Single Machine Scheduling to Minimize Batch Delivery and Job Earliness Penalties

Abstract

We study a problem in which a set of n jobs has to be batched as well as scheduled for processing on a single machine. A constant machine set-up time is required before the first job of each batch is processed. A schedule specifies the sequence of batches, where each batch comprises a sequence of jobs. The batch delivery time is defined as the completion time of the last job in a batch. The earliness of a job is defined as the difference between the delivery time of the batch to which it belongs and the job completion time. The objective is to find a number B of batches and a schedule so as to minimize the sum of the total weighted job earliness and mean batch delivery time. The problem is shown to be strongly NP-hard.
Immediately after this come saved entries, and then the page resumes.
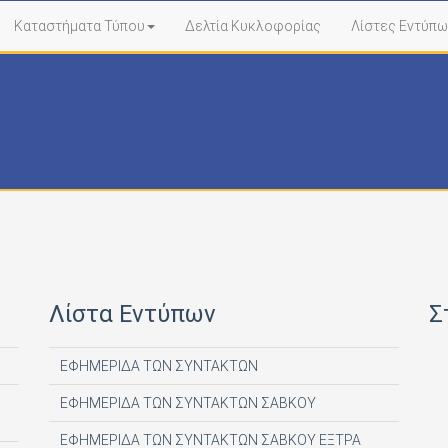
Καταστήματα Τύπου
Δελτία Κυκλοφορίας
Λίστες Εντύπω
Λίστα Εντύπων
Σ
ΕΦΗΜΕΡΙΔΑ ΤΩΝ ΣΥΝΤΑΚΤΩΝ
ΕΦΗΜΕΡΙΔΑ ΤΩΝ ΣΥΝΤΑΚΤΩΝ ΣΑΒΚΟΥ
ΕΦΗΜΕΡΙΔΑ ΤΩΝ ΣΥΝΤΑΚΤΩΝ ΣΑΒΚΟΥ ΕΞΤΡΑ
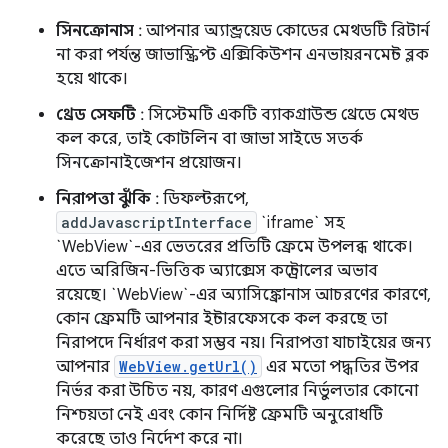
সিনক্রোনাস
: আপনার অ্যান্ড্রয়েড কোডের মেথডটি রিটার্ন
না করা পর্যন্ত জাভাস্ক্রিপ্ট এক্সিকিউশন এনভায়রনমেন্ট ব্লক
হয়ে থাকে।
থ্রেড সেফটি
: সিস্টেমটি একটি ব্যাকগ্রাউন্ড থ্রেডে মেথড
কল করে, তাই কোটলিন বা জাভা সাইডে সতর্ক
সিনক্রোনাইজেশন প্রয়োজন।
নিরাপত্তা ঝুঁকি
: ডিফল্টরূপে,
addJavascriptInterface
`iframe` সহ
`WebView`-এর ভেতরের প্রতিটি ফ্রেমে উপলব্ধ থাকে।
এতে অরিজিন-ভিত্তিক অ্যাক্সেস কন্ট্রোলের অভাব
রয়েছে। `WebView`-এর অ্যাসিঙ্ক্রোনাস আচরণের কারণে,
কোন ফ্রেমটি আপনার ইন্টারফেসকে কল করছে তা
নিরাপদে নির্ধারণ করা সম্ভব নয়। নিরাপত্তা যাচাইয়ের জন্য
আপনার
WebView.getUrl()
এর মতো পদ্ধতির উপর
নির্ভর করা উচিত নয়, কারণ এগুলোর নির্ভুলতার কোনো
নিশ্চয়তা নেই এবং কোন নির্দিষ্ট ফ্রেমটি অনুরোধটি
করেছে তাও নির্দেশ করে না।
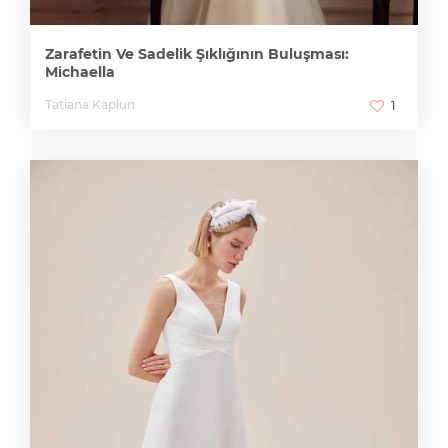
Zarafetin Ve Sadelik Şıklığının Buluşması:
Michaella
Tatiana Kaplun
1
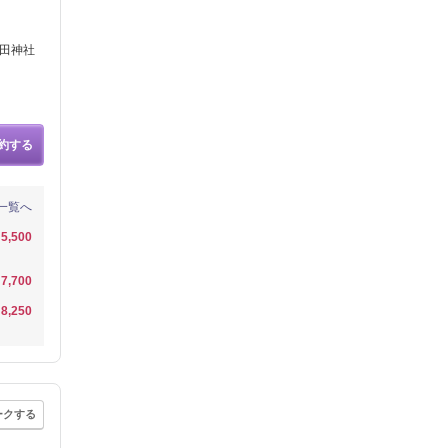
櫛田神社
約する
一覧へ
5,500
7,700
8,250
ークする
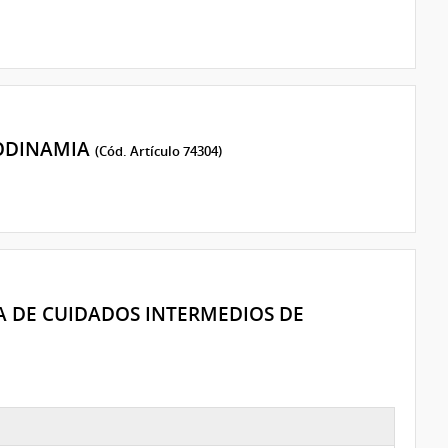
ODINAMIA
(Cód. Artículo 74304)
A DE CUIDADOS INTERMEDIOS DE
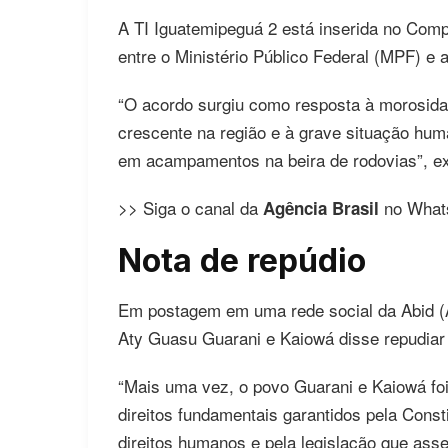
A TI Iguatemipeguá 2 está inserida no Com
entre o Ministério Público Federal (MPF) e 
“O acordo surgiu como resposta à morosida
crescente na região e à grave situação huma
em acampamentos na beira de rodovias”, ex
>> Siga o canal da
no What
Agência Brasil
Nota de repúdio
Em postagem em uma rede social da Abid (A
Aty Guasu Guarani e Kaiowá disse repudiar 
“Mais uma vez, o povo Guarani e Kaiowá foi 
direitos fundamentais garantidos pela Consti
direitos humanos e pela legislação que asse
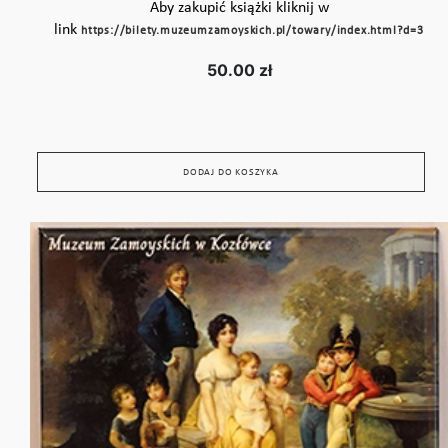
Aby zakupić książki kliknij w
link
https://bilety.muzeumzamoyskich.pl/towary/index.html?d=3
50.00 zł
DODAJ DO KOSZYKA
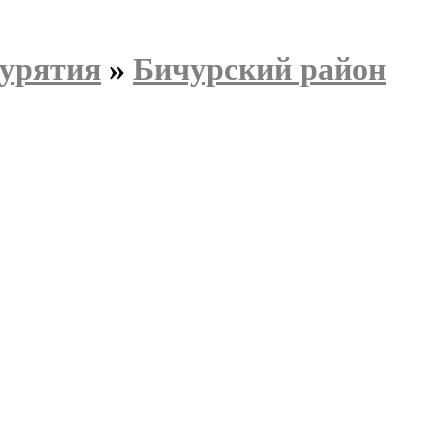
Бурятия
»
Бичурский район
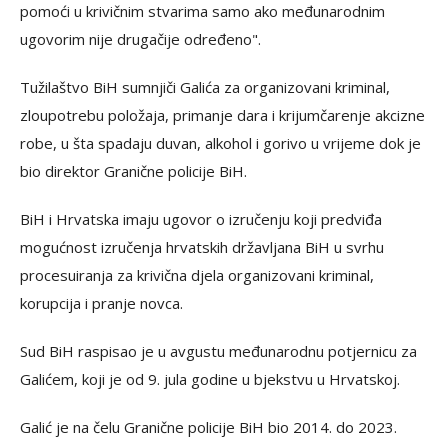
pomoći u krivičnim stvarima samo ako međunarodnim
ugovorim nije drugačije određeno".
Tužilaštvo BiH sumnjiči Galića za organizovani kriminal,
zloupotrebu položaja, primanje dara i krijumčarenje akcizne
robe, u šta spadaju duvan, alkohol i gorivo u vrijeme dok je
bio direktor Granične policije BiH.
BiH i Hrvatska imaju ugovor o izručenju koji predviđa
mogućnost izručenja hrvatskih državljana BiH u svrhu
procesuiranja za krivična djela organizovani kriminal,
korupcija i pranje novca.
Sud BiH raspisao je u avgustu međunarodnu potjernicu za
Galićem, koji je od 9. jula godine u bjekstvu u Hrvatskoj.
Galić je na čelu Granične policije BiH bio 2014. do 2023.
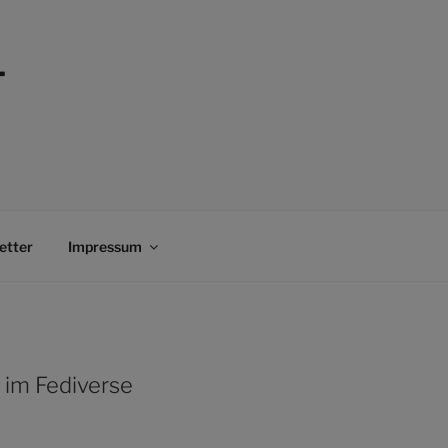
–
etter
Impressum
 im Fediverse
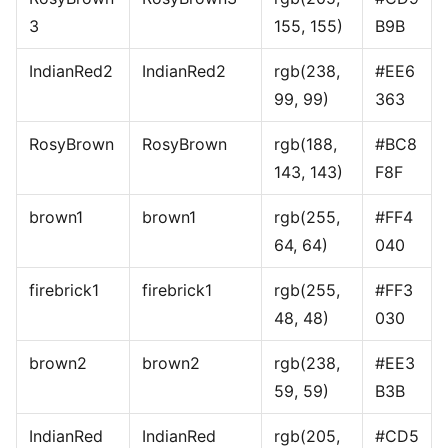
3
155, 155)
B9B
IndianRed2
IndianRed2
rgb(238,
#EE6
99, 99)
363
RosyBrown
RosyBrown
rgb(188,
#BC8
143, 143)
F8F
brown1
brown1
rgb(255,
#FF4
64, 64)
040
firebrick1
firebrick1
rgb(255,
#FF3
48, 48)
030
brown2
brown2
rgb(238,
#EE3
59, 59)
B3B
IndianRed
IndianRed
rgb(205,
#CD5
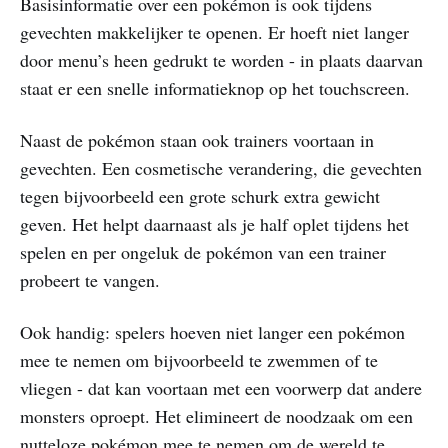
Basisinformatie over een pokémon is ook tijdens
gevechten makkelijker te openen. Er hoeft niet langer
door menu’s heen gedrukt te worden - in plaats daarvan
staat er een snelle informatieknop op het touchscreen.
Naast de pokémon staan ook trainers voortaan in
gevechten. Een cosmetische verandering, die gevechten
tegen bijvoorbeeld een grote schurk extra gewicht
geven. Het helpt daarnaast als je half oplet tijdens het
spelen en per ongeluk de pokémon van een trainer
probeert te vangen.
Ook handig: spelers hoeven niet langer een pokémon
mee te nemen om bijvoorbeeld te zwemmen of te
vliegen - dat kan voortaan met een voorwerp dat andere
monsters oproept. Het elimineert de noodzaak om een
nutteloze pokémon mee te nemen om de wereld te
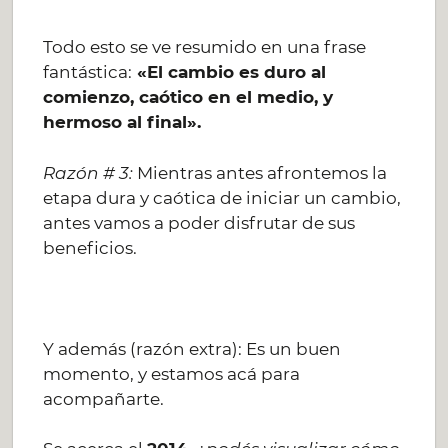
Todo esto se ve resumido en una frase
fantástica:
«El cambio es duro al
comienzo, caótico en el medio, y
hermoso al final».
Razón # 3:
Mientras antes afrontemos la
etapa dura y caótica de iniciar un cambio,
antes vamos a poder disfrutar de sus
beneficios.
Y además (razón extra): Es un buen
momento, y estamos acá para
acompañarte.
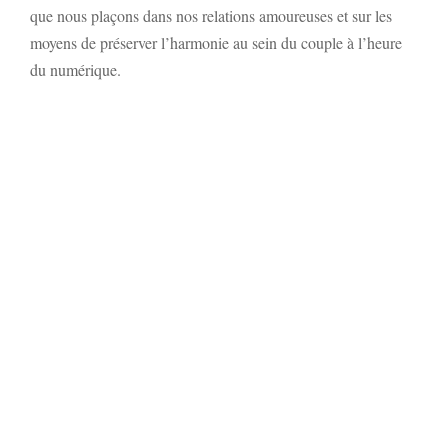
que nous plaçons dans nos relations amoureuses et sur les
moyens de préserver l’harmonie au sein du couple à l’heure
du numérique.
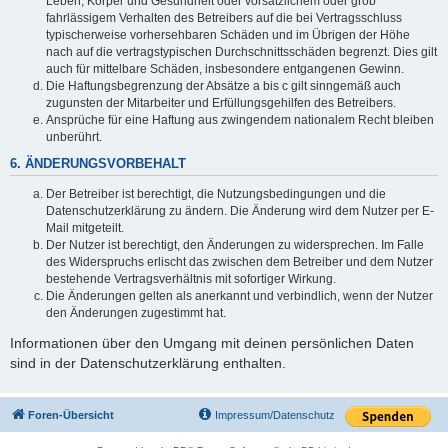
Leben, Körper und Gesundheit oder vorsätzlichem oder grob
fahrlässigem Verhalten des Betreibers auf die bei Vertragsschluss
typischerweise vorhersehbaren Schäden und im Übrigen der Höhe
nach auf die vertragstypischen Durchschnittsschäden begrenzt. Dies gilt
auch für mittelbare Schäden, insbesondere entgangenen Gewinn.
Die Haftungsbegrenzung der Absätze a bis c gilt sinngemäß auch
zugunsten der Mitarbeiter und Erfüllungsgehilfen des Betreibers.
Ansprüche für eine Haftung aus zwingendem nationalem Recht bleiben
unberührt.
6. ÄNDERUNGSVORBEHALT
Der Betreiber ist berechtigt, die Nutzungsbedingungen und die
Datenschutzerklärung zu ändern. Die Änderung wird dem Nutzer per E-
Mail mitgeteilt.
Der Nutzer ist berechtigt, den Änderungen zu widersprechen. Im Falle
des Widerspruchs erlischt das zwischen dem Betreiber und dem Nutzer
bestehende Vertragsverhältnis mit sofortiger Wirkung.
Die Änderungen gelten als anerkannt und verbindlich, wenn der Nutzer
den Änderungen zugestimmt hat.
Informationen über den Umgang mit deinen persönlichen Daten
sind in der Datenschutzerklärung enthalten.
Foren-Übersicht
Impressum/Datenschutz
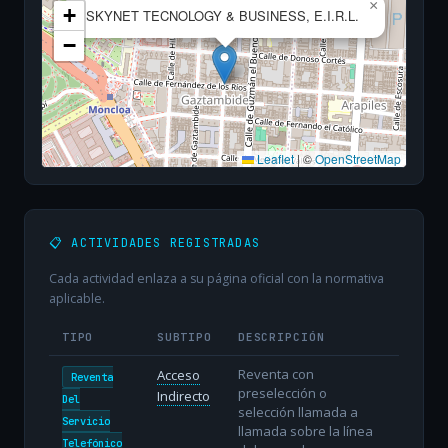
×
+
SKYNET TECNOLOGY & BUSINESS, E.I.R.L.
−
Leaflet
|
©
OpenStreetMap
📋 ACTIVIDADES REGISTRADAS
Cada actividad enlaza a su página oficial con la normativa
aplicable.
TIPO
SUBTIPO
DESCRIPCIÓN
Reventa con
Acceso
Reventa
preselección o
Indirecto
Del
selección llamada a
Servicio
llamada sobre la línea
Telefónico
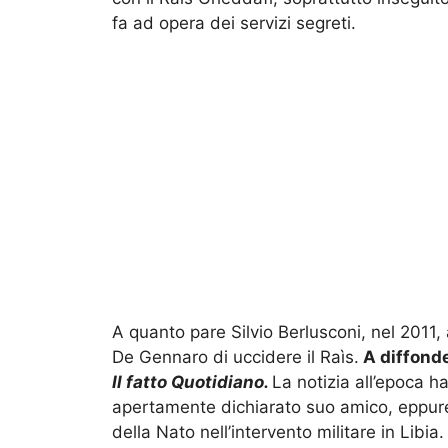
fa ad opera dei servizi segreti.
A quanto pare Silvio Berlusconi, nel 2011,
De Gennaro di uccidere il Raìs.
A diffonde
Il fatto Quotidiano.
La notizia all’epoca h
apertamente dichiarato suo amico, eppure 
della Nato nell’intervento militare in Libia.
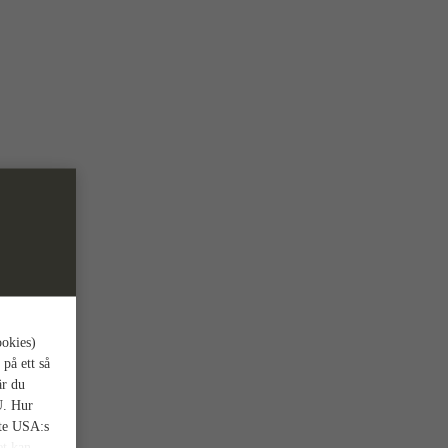
ookies)
 på ett så
är du
U. Hur
nte USA:s
et kan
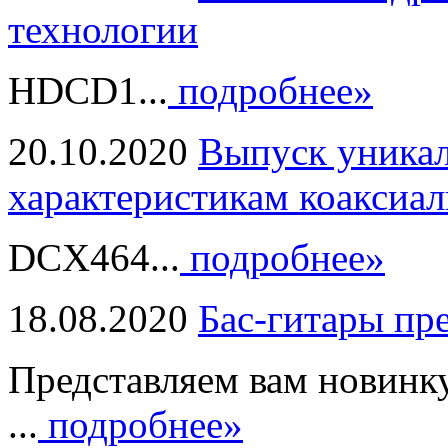
технологии
HDCD1...
подробнее»
20.10.2020
Выпуск уникал
характеристикам коаксиал
DCX464...
подробнее»
18.08.2020
Бас-гитары пр
Представляем вам новинк
...
подробнее»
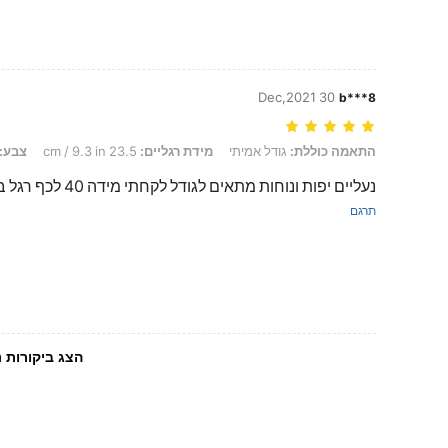
30 Dec,2021
b***8
התאמה כוללת: גודל אמיתי, מידת רגליים: 23.5 cm / 9.3 in, צבע: לבן, מידה: EUR40
התאמה כוללת:
גודל אמיתי
מידת רגליים:
23.5 cm / 9.3 in
צבע:
נעליים יפות ונוחות מתאים לגודל לקחתי מידה 40 לכף רגל באורך 25 ס"מ
תרגם
הצג ביקורות נ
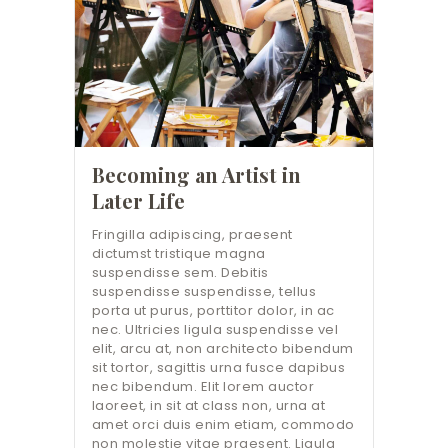
Becoming an Artist in
Later Life
Fringilla adipiscing, praesent
dictumst tristique magna
suspendisse sem. Debitis
suspendisse suspendisse, tellus
porta ut purus, porttitor dolor, in ac
nec. Ultricies ligula suspendisse vel
elit, arcu at, non architecto bibendum
sit tortor, sagittis urna fusce dapibus
nec bibendum. Elit lorem auctor
laoreet, in sit at class non, urna at
amet orci duis enim etiam, commodo
non molestie vitae praesent. Ligula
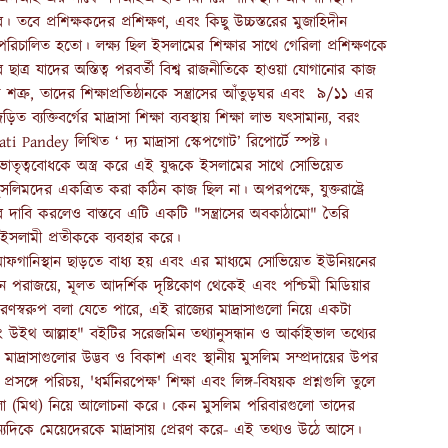
 করে। তবে প্রশিক্ষকদের প্রশিক্ষণ, এবং কিছু উচ্চস্তরের মুজাহিদীন
ইএ পরিচালিত হতো। লক্ষ্য ছিল ইসলামের শিক্ষার সাথে গেরিলা প্রশিক্ষণকে
ছাত্র যাদের অস্তিত্ব পরবর্তী বিশ্ব রাজনীতিকে হাওয়া যোগানোর কাজ
রু, তাদের শিক্ষাপ্রতিষ্ঠানকে সন্ত্রাসের আঁতুড়ঘর এবং ৯/১১ এর
যক্তিবর্গের মাদ্রাসা শিক্ষা ব্যবস্থায় শিক্ষা লাভ যৎসামান্য, বরং
i Pandey লিখিত ‘ দ্য মাদ্রাসা স্কেপগোট’ রিপোর্টে স্পষ্ট।
ভাতৃত্ববোধকে অস্ত্র করে এই যুদ্ধকে ইসলামের সাথে সোভিয়েত
সলিমদের একত্রিত করা কঠিন কাজ ছিল না। অপরপক্ষে, যুক্তরাষ্ট্রে
ার দাবি করলেও বাস্তবে এটি একটি "সন্ত্রাসের অবকাঠামো" তৈরি
্য ইসলামী প্রতীককে ব্যবহার করে।
ফগানিস্থান ছাড়তে বাধ্য হয় এবং এর মাধ্যমে সোভিয়েত ইউনিয়নের
েন পরাজয়ে, মূলত আদর্শিক দৃষ্টিকোণ থেকেই এবং পশ্চিমী মিডিয়ার
 কারণস্বরুপ বলা যেতে পারে, এই রাজ্যের মাদ্রাসাগুলো নিয়ে একটা
িং উইথ আল্লাহ" বইটির সরেজমিন তথ্যানুসন্ধান ও আর্কাইভাল তথ্যের
মাদ্রাসাগুলোর উদ্ভব ও বিকাশ এবং স্থানীয় মুসলিম সম্প্রদায়ের উপর
গে পরিচয়, 'ধর্মনিরপেক্ষ' শিক্ষা এবং লিঙ্গ-বিষয়ক প্রশ্নগুলি তুলে
গুলো (মিথ) নিয়ে আলোচনা করে। কেন মুসলিম পরিবারগুলো তাদের
 অন্যদিকে মেয়েদেরকে মাদ্রাসায় প্রেরণ করে- এই তথ্যও উঠে আসে।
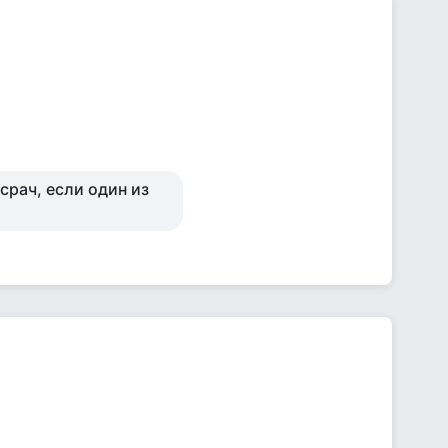
срач, если один из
It remains strongly $NP$-hard if the set-up time is zero and $B\le U$ for any variable $U\ge 2$ or if $B\ge U$ for any constant $U\ge 2$. The problem is proved to be ordinary NP-hard even if the set-up time is zero and $B\le 2$. For the case $B\le U$, a dynamic programming algorithm is presented, which is pseudopolynomial for any constant $U\ge 2$. Algorithms with O(n¹) running times are derived for the cases when all weights are equal or all processing times are equal. For the general problem, a family of heuristics is suggested. Computational experiments on the proposed heuristic algorithm are conducted. The results suggest that the heuristics are effective in generating near-optimal solutions quickly.